> Activity
From the data below, please reproduce exactly everything from the line that contains "buscando el lugar correcto que pisar cuando" down to the line that contains "LED осветление за вграждане", with both ends included.

━━━━━ Data provided

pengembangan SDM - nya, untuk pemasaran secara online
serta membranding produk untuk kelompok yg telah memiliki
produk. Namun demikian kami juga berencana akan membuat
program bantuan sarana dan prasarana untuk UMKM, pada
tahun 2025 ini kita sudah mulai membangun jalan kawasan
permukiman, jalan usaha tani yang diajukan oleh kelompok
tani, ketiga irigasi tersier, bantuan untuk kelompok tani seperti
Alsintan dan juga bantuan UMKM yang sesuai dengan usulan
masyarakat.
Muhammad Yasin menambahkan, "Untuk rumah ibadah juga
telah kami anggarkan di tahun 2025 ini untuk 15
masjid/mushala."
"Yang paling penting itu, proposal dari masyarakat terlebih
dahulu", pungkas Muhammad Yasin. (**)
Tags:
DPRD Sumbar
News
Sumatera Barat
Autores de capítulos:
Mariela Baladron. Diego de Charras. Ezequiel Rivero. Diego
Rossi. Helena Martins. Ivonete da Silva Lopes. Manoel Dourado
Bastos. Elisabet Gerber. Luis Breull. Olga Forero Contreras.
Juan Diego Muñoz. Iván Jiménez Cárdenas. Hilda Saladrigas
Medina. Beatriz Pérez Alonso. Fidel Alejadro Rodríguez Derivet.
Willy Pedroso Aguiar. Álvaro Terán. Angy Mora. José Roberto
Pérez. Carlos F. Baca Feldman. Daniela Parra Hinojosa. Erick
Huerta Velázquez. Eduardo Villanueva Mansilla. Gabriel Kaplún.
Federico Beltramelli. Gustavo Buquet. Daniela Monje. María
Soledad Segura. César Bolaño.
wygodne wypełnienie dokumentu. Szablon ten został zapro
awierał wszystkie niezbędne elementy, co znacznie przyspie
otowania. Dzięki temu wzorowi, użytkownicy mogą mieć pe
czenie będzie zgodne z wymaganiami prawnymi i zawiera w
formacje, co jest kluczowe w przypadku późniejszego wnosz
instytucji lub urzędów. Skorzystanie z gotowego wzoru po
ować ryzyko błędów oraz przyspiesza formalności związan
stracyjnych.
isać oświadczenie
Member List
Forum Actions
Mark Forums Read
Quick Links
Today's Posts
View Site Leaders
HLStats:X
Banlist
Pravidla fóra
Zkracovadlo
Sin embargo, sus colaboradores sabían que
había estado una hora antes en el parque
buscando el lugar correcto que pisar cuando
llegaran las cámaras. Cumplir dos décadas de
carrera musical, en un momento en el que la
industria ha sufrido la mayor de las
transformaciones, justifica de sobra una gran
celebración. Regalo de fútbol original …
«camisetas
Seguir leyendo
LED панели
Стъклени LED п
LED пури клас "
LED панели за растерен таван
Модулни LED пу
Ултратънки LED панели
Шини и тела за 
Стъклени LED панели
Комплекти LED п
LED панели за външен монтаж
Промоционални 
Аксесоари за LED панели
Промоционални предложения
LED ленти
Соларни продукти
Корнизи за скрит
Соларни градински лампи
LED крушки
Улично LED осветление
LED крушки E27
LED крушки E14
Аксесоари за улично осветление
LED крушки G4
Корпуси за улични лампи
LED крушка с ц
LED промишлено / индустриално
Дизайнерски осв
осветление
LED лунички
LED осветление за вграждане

━━━━━━━━━━
━━━━━ Data provided

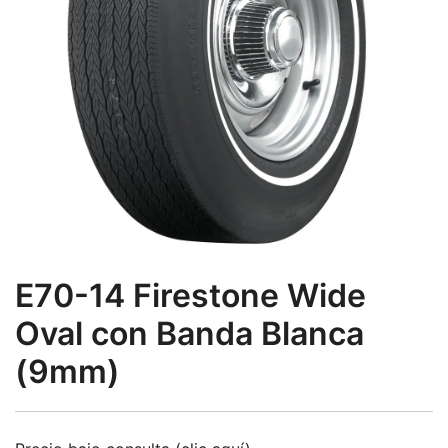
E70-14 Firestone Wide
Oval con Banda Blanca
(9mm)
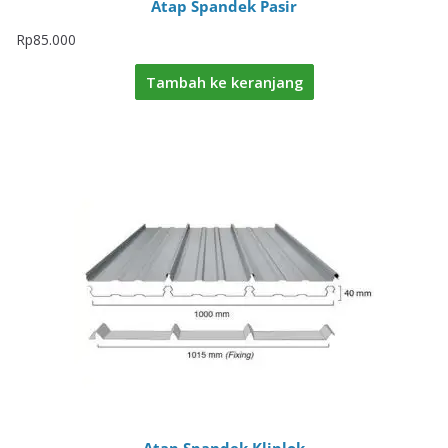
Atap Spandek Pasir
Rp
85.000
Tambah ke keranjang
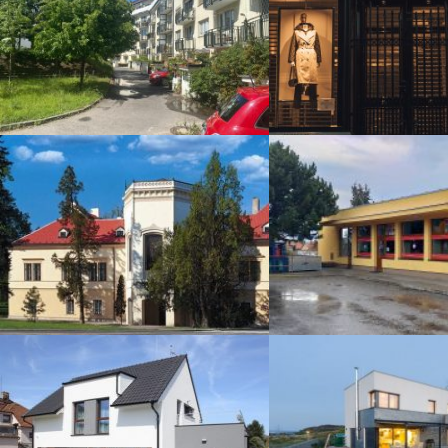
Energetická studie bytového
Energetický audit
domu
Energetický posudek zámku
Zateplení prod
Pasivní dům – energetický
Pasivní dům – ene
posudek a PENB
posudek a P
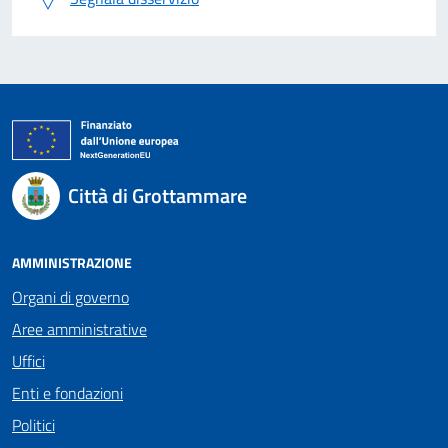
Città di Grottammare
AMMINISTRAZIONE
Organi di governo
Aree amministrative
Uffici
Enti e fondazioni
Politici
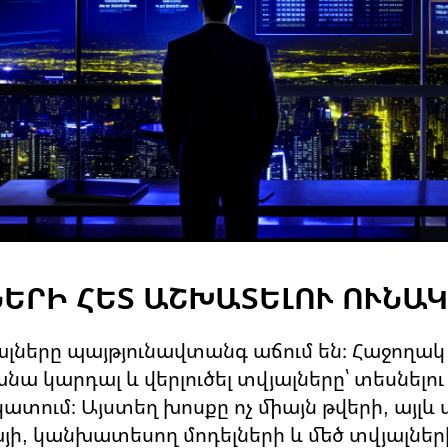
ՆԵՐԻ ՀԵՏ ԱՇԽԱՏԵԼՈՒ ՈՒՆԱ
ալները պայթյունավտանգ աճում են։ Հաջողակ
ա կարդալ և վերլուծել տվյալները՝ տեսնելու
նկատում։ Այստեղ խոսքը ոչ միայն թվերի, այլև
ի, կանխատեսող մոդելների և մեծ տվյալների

━━━━━━━━━━

> Response
buscando el lugar correcto que pisar cuando
llegaran las cámaras. Cumplir dos décadas de
carrera musical, en un momento en el que la
industria ha sufrido la mayor de las
transformaciones, justifica de sobra una gran
celebración. Regalo de fútbol original …
«camisetas
Seguir leyendo
LED панели
Стъклени LED п
LED пури клас "
LED панели за растерен таван
Модулни LED пу
Ултратънки LED панели
Шини и тела за 
Стъклени LED панели
Комплекти LED п
LED панели за външен монтаж
Промоционални 
Аксесоари за LED панели
Промоционални предложения
LED ленти
Соларни продукти
Корнизи за скрит
Соларни градински лампи
LED крушки
Улично LED осветление
LED крушки E27
LED крушки E14
Аксесоари за улично осветление
LED крушки G4
Корпуси за улични лампи
LED крушка с ц
LED промишлено / индустриално
Дизайнерски осв
осветление
LED лунички
LED осветление за вграждане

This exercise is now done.